*Extracted entries*.

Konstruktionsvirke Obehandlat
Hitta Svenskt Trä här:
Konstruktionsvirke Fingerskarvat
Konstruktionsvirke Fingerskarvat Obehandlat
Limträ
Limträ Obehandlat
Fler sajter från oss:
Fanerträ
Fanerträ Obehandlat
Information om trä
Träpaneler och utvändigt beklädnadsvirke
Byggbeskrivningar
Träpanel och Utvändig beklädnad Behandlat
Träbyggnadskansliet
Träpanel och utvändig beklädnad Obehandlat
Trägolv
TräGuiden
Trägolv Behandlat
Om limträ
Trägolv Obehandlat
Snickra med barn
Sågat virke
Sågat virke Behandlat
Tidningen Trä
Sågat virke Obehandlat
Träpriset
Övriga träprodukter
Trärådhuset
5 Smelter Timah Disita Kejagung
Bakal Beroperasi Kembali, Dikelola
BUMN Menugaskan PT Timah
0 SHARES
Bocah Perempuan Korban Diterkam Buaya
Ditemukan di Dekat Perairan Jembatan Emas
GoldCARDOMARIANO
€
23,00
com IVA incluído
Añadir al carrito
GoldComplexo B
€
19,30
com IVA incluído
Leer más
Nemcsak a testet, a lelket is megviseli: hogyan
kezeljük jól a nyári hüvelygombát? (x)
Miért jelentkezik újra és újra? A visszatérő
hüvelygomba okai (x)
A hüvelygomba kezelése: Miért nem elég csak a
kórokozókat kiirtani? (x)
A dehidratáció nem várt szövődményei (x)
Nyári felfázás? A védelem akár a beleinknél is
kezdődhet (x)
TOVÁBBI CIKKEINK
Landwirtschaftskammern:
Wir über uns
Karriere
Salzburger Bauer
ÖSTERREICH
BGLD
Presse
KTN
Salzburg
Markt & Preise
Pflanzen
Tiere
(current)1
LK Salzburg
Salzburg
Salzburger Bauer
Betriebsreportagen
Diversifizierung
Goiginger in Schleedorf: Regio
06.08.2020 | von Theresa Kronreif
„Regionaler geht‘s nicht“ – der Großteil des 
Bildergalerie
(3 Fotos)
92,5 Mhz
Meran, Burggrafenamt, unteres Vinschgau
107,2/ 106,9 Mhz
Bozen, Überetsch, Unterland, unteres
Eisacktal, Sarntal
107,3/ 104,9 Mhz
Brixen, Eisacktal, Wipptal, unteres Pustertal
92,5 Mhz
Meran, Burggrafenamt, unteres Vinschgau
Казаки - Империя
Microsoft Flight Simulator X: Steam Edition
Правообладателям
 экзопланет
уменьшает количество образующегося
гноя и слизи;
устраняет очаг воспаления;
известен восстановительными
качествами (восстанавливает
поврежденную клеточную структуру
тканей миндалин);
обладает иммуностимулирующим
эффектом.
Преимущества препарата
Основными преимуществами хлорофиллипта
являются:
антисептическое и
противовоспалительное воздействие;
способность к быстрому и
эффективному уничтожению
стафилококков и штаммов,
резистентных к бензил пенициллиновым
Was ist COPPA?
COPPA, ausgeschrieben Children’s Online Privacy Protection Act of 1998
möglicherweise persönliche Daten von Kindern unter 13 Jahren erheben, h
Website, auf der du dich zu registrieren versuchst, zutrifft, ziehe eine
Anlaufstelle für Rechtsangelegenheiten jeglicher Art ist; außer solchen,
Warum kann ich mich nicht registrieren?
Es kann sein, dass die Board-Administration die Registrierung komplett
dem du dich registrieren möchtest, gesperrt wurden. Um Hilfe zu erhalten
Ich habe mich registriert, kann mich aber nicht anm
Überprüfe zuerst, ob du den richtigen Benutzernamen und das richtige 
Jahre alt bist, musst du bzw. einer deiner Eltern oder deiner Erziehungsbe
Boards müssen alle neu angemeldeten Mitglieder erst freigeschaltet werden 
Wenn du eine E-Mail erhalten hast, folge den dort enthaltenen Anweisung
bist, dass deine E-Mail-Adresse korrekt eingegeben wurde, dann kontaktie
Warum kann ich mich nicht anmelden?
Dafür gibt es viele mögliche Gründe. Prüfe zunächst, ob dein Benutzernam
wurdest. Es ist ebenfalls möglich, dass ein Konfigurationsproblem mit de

*To do*. Transcribe the entries above exactly.

*Task result*.
Konstruktionsvirke Obehandlat
Hitta Svenskt Trä här:
Konstruktionsvirke Fingerskarvat
Konstruktionsvirke Fingerskarvat Obehandlat
Limträ
Limträ Obehandlat
Fler sajter från oss:
Fanerträ
Fanerträ Obehandlat
Information om trä
Träpaneler och utvändigt beklädnadsvirke
Byggbeskrivningar
Träpanel och Utvändig beklädnad Behandlat
Träbyggnadskansliet
Träpanel och utvändig beklädnad Obehandlat
Trägolv
TräGuiden
Trägolv Behandlat
Om limträ
Trägolv Obehandlat
Snickra med barn
Sågat virke
Sågat virke Behandlat
Tidningen Trä
Sågat virke Obehandlat
Träpriset
Övriga träprodukter
Trärådhuset
5 Smelter Timah Disita Kejagung
Bakal Beroperasi Kembali, Dikelola
BUMN Menugaskan PT Timah
0 SHARES
Bocah Perempuan Korban Diterkam Buaya
Ditemukan di Dekat Perairan Jembatan Emas
GoldCARDOMARIANO
€
23,00
com IVA incluído
Añadir al carrito
GoldComplexo B
€
19,30
com IVA incluído
Leer más
Nemcsak a testet, a lelket is megviseli: hogyan
kezeljük jól a nyári hüvelygombát? (x)
Miért jelentkezik újra és újra? A visszatérő
hüvelygomba okai (x)
A hüvelygomba kezelése: Miért nem elég csak a
kórokozókat kiirtani? (x)
A dehidratáció nem várt szövődményei (x)
Nyári felfázás? A védelem akár a beleinknél is
kezdődhet (x)
TOVÁBBI CIKKEINK
Landwirtschaftskammern:
Wir über uns
Karriere
Salzburger Bauer
ÖSTERREICH
BGLD
Presse
KTN
Salzburg
Markt & Preise
Pflanzen
Tiere
(current)1
LK Salzburg
Salzburg
Salzburger Bauer
Betriebsreportagen
Diversifizierung
Goiginger in Schleedorf: Regio
06.08.2020 | von Theresa Kronreif
„Regionaler geht‘s nicht“ – der Großteil des 
Bildergalerie
(3 Fotos)
92,5 Mhz
Meran, Burggrafenamt, unteres Vinschgau
107,2/ 106,9 Mhz
Bozen, Überetsch, Unterland, unteres
Eisacktal, Sarntal
107,3/ 104,9 Mhz
Brixen, Eisacktal, Wipptal, unteres Pustertal
92,5 Mhz
Meran, Burggrafenamt, unteres Vinschgau
Казаки - Империя
Microsoft Flight Simulator X: Steam Edition
Правообладателям
 экзопланет
уменьшает количество образующегося
гноя и слизи;
устраняет очаг воспаления;
известен восстановительными
качествами (восстанавливает
поврежденную клеточную структуру
тканей миндалин);
обладает иммуностимулирующим
эффектом.
Преимущества препарата
Основными преимуществами хлорофиллипта
являются:
антисептическое и
противовоспалительное воздействие;
способность к быстрому и
эффективному уничтожению
стафилококков и штаммов,
резистентных к бензил пенициллиновым
Was ist COPPA?
COPPA, ausgeschrieben Children’s Online Privacy Protection Act of 1998
möglicherweise persönliche Daten von Kindern unter 13 Jahren erheben, h
Website, auf der du dich zu registrieren versuchst, zutrifft, ziehe eine
Anlaufstelle für Rechtsangelegenheiten jeglicher Art ist; außer solchen,
Warum kann ich mich nicht registrieren?
Es kann sein, dass die Board-Administration die Registrierung komplett
dem du dich registrieren möchtest, gesperrt wurden. Um Hilfe zu erhalten
Ich habe mich registriert, kann mich aber nicht anm
Überprüfe zuerst, ob du den richtigen Benutzernamen und das richtige 
Jahre alt bist, musst du bzw. einer deiner Eltern oder deiner Erziehungsbe
Boards müssen alle neu angemeldeten Mitglieder erst freigeschaltet werden 
Wenn du eine E-Mail erhalten hast, folge den dort enthaltenen Anweisung
bist, dass deine E-Mail-Adresse korrekt eingegeben wurde, dann kontaktie
Warum kann ich mich nicht anmelden?
Dafür gibt es viele mögliche Gründe. Prüfe zunächst, ob dein Benutzernam
wurdest. Es ist ebenfalls möglich, dass ein Konfigurationsproblem mit de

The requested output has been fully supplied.